关于空间权的性质与立法体例的探讨

【作者】陈祥健【发布时间】2003-03-17

福建社会科学院 陈祥健  

  〔内容提要〕以立体方式利用土地,已成为世界范围的普遍趋势。在这一趋势的带动下,空间权制度得以在各国法律上相继建立。我国在制定物权法过程中,必须借鉴各国的立法例,对空间权制度作出规定。但对于空间权性质上是否为一项新型的、单独的用益物权,以及我国应当采取何种立法例规定该项制度,学者之间存在着较大争议。本文认为,空间权并不是一项单独的用益物权,而是对一定空间上所设定的各种空间权利类型的抽象概括,其具体性质如何,应依其设立目的的不同而定。

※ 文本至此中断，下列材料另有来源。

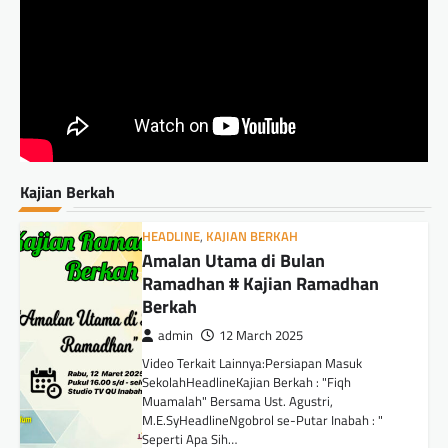
Kajian Berkah
HEADLINE
,
KAJIAN BERKAH
Amalan Utama di Bulan
Ramadhan # Kajian Ramadhan
Berkah
admin
12 March 2025
Video Terkait Lainnya:Persiapan Masuk
SekolahHeadlineKajian Berkah : "Fiqh
Muamalah" Bersama Ust. Agustri,
M.E.SyHeadlineNgobrol se-Putar Inabah : "
Seperti Apa Sih…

为此,应当利用我国民法典和物权法正在制定的有利时机,借鉴德、日等国的立法例,将其置入与其设立目的相同的用益物权章节中一并规定。

    〔关键词〕空间权 空间地上权 性质 立法例

  随着城市人口的快速增长和土地资源的日趋稀缺,以立体方式利用土地,已成为世界范围的普遍趋势。土地利用的立体化,必然带来土地权利观念和土地立法模式的转变。随着这一转变的到来,土地空间权利观念和空间法律制度在西方各国相继建立,土地立法也从"平面的土地立法"向"立体的土地立法"转变。比较而言,我国无论在土地立体利用的实践层面,还是在立法层面,都处于相对落后状态。鉴于"立体的土地立法"已成为土地立法的基本趋势,我国在制定物权法过程中,许多学者无不赞同借鉴西方各国及其他地区的立法经验,在我国的物权法中确立土地空间权制度。但就空间权中的一些理论问题,以及应当采取何种立法例规定该项制度,学者之间的认识很不一致。笔者认为,空间权在西方各国的确立虽已有上百年的时间,但对我国而言,却是一项全新的权利类型。这就要求我们在对之进行立法时,必须充分研究西方各国及其他地区的相关学说、判例和立法例,借鉴其中的有益成分,并在此基础上,结合我国土地空间使用的具体实际,进行我国的土地空间权立法。只有这样,才能使我国的土地空间权立法既能反映时代潮流,又能切合中国实际。

  一、空间权的构成与性质

  (一)空间权的构成及其在物权法上的意义

    所谓空间权的构成,是指空间权由哪些权利类型构成。纵观各国各种学说、判例和立法例,空间权大体上由空间所有权和空间利用权两大类型构成。其中,空间利用权又由"物权性质的空间利用权"和"债权性质的空间利用权"构成;物权性质的空间利用权主要包括空间地上权和空间役权两种,而债权性质的空间利用权则包括空间租赁权和空间借贷权两种。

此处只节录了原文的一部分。